WHAT NEEDS TO BE DONE: Which lines hold the string "онлайн"? Copy each of them from the material below.

RECORDS SUPPLIED:
BEGIN

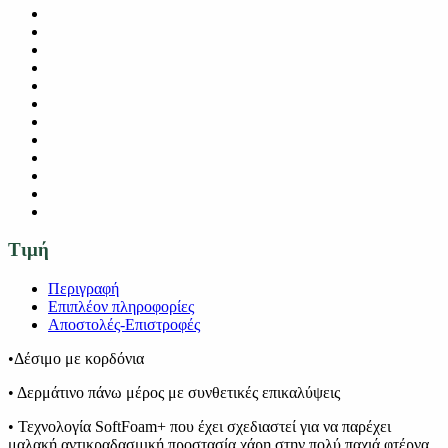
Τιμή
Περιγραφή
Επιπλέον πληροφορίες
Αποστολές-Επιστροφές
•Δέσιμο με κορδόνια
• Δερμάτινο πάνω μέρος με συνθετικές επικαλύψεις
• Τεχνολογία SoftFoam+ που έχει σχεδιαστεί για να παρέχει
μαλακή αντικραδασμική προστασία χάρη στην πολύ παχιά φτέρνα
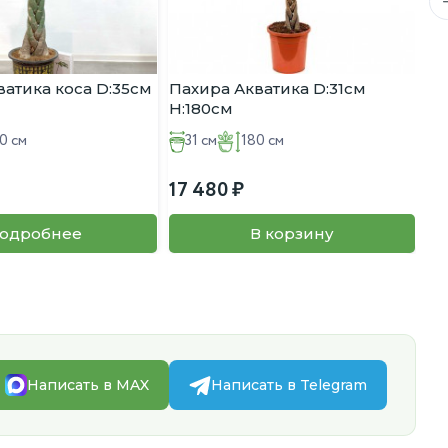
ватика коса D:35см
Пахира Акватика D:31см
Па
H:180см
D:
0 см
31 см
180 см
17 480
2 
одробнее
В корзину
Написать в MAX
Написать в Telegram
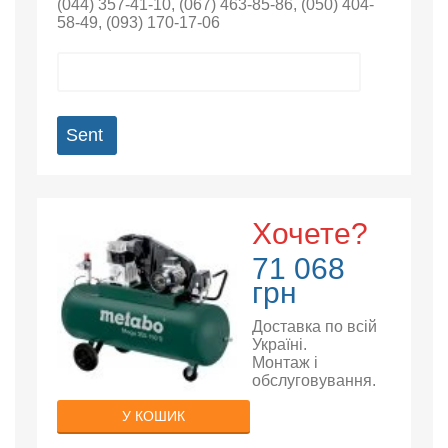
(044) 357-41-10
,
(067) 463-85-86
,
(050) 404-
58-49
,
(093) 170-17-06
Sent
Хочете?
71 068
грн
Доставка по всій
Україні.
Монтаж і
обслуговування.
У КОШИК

END
BEGIN

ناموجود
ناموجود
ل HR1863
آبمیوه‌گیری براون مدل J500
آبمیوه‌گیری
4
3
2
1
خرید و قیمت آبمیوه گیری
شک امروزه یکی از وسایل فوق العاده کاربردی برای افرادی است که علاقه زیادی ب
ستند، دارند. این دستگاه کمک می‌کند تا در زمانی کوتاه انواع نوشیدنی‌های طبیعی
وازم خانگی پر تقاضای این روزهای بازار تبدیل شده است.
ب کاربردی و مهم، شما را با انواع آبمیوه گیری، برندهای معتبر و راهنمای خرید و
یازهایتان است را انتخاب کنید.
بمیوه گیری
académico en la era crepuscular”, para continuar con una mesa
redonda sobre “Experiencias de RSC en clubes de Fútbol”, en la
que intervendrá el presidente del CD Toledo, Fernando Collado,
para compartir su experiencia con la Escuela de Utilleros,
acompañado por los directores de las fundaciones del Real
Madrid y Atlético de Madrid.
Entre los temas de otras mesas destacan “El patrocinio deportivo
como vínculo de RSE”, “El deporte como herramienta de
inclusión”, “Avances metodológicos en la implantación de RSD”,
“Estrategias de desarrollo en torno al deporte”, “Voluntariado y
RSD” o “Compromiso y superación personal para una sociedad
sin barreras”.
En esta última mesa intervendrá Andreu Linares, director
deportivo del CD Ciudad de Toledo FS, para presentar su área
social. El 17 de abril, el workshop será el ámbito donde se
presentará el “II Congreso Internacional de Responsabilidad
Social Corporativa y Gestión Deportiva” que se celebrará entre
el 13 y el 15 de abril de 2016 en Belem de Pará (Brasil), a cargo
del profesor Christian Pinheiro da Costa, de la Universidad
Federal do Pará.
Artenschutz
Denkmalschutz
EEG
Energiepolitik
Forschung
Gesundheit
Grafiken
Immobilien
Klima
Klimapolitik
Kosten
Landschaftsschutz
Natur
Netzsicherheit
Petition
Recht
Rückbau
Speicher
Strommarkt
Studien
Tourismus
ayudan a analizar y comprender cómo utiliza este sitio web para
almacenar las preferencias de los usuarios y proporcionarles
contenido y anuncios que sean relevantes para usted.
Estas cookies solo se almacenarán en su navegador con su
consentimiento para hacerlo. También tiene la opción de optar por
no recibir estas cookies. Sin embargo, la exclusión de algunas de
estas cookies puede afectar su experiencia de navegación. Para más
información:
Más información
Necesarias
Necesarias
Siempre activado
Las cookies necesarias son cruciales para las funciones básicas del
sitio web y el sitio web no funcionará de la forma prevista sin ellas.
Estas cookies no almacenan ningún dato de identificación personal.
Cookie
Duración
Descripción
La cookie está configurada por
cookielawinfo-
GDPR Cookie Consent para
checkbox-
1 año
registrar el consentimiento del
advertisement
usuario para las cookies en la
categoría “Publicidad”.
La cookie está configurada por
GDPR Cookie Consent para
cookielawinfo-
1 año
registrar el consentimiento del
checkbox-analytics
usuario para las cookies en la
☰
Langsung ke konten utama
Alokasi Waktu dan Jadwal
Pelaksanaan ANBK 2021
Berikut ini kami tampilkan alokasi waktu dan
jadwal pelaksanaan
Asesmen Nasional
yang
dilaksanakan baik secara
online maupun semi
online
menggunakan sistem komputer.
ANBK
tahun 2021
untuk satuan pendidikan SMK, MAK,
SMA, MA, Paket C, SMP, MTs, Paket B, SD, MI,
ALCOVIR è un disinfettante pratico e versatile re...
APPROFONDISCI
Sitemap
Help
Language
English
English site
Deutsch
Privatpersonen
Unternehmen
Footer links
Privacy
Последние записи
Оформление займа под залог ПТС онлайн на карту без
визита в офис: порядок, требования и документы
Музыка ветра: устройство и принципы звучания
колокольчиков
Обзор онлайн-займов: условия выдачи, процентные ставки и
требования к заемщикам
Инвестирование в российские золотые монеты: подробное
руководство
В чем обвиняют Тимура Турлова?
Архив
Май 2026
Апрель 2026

END

WRITTEN REPLY:
Оформление займа под залог ПТС онлайн на карту без
Обзор онлайн-займов: условия выдачи, процентные ставки и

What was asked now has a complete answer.